Procès avant règlement de compte
Procès avant règlement de compte
Depuis des mois, Michel Samson se rend tous les jours au Palais. L’ancien correspondant du Monde, journaliste et écrivain, y enquête sur la justice au quotidien, sur ses réalités multiples et les images qu’elle renvoie. Cette enquête nourrit un ouvrage en cours d’écriture qui traite justement de la justice à Marseille, de la manière dont elle est rendue, vécue, au quotidien. Dans la perspective de cette écriture au long cours sur les rouages de la justice pénale, Michel Samson nous propose une chronique hebdomadaire. Il y parlera des vies qu’on croise à la barre, des mots qu’on y entend. Cette semaine, il revient sur le procès d’assises des frères Laribi, en écho avec le récent règlement de compte qui a endeuillé la cité Bassens.

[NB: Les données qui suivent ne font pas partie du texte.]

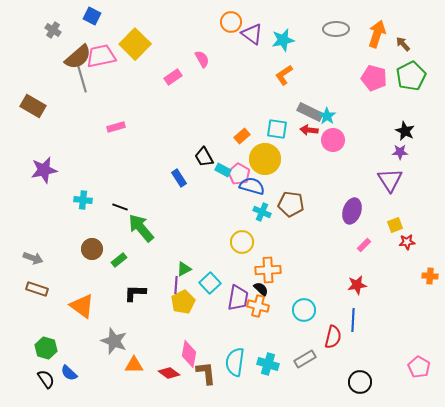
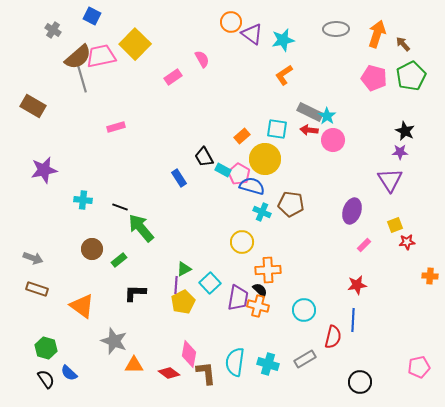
black semicircle at (261, 289): moved 1 px left, 1 px down
pink pentagon at (419, 367): rotated 30 degrees clockwise
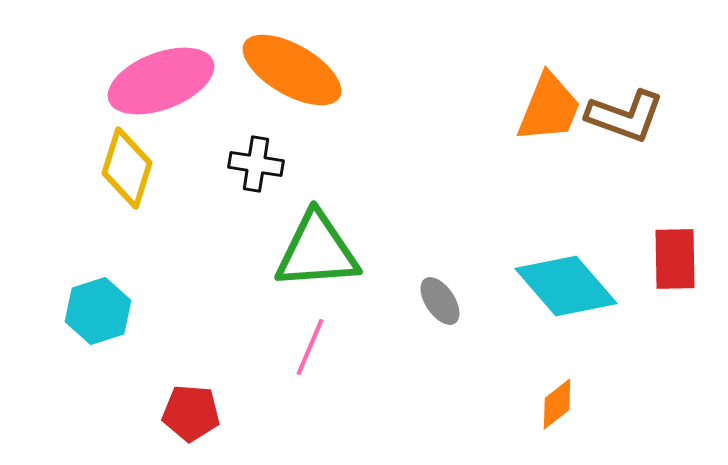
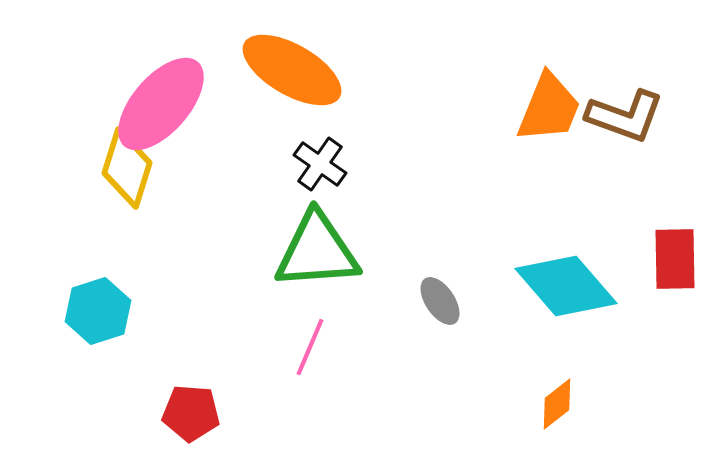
pink ellipse: moved 23 px down; rotated 28 degrees counterclockwise
black cross: moved 64 px right; rotated 26 degrees clockwise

Sinistre exécution à Bassens, le 2 avril dernier. Dans une petite épicerie télé, trois jeunes gens sont tués, vingt-deux balles ont été tirées par des gens masqués. Le procureur Robin tient le lendemain une conférence de presse et parle “d’une lâcheté ignoble qui interpelle sur l’état d’inhumanité des auteurs (…) D’un Everest de folie criminelle qui nous conduit à maintenir le cap” : celui de la lutte contre les trafics de drogue, immédiatement évoqués comme mobile du crime. Un habitant de la cité, 21 ans, semble être une victime collatérale de ce règlement de compte : un projectile a transpercé son coeur et son poumon. D’après le procureur, les deux trentenaires visés seraient liés aux gérants présumés d’un “plan stups” de Bassens, les frères Laribi. Je ne vais pas jouer les enquêteurs et raconter ce qui s’est vraiment passé à l’aide de quelques indiscrétions policières ou judiciaires. Un silence judiciaire officiel règne sur cette nouvelle affaire qui ne sera jugée, si les soupçonnés tueurs sont arrêtés, que dans deux ou trois ans. Le temps que police et justice travaillent, que l’instruction soit terminée et qu’une ordonnance de mise en accusation (OMA) soit écrite. Et que le tribunal d’assises, qui siège par intermittence, soit réuni.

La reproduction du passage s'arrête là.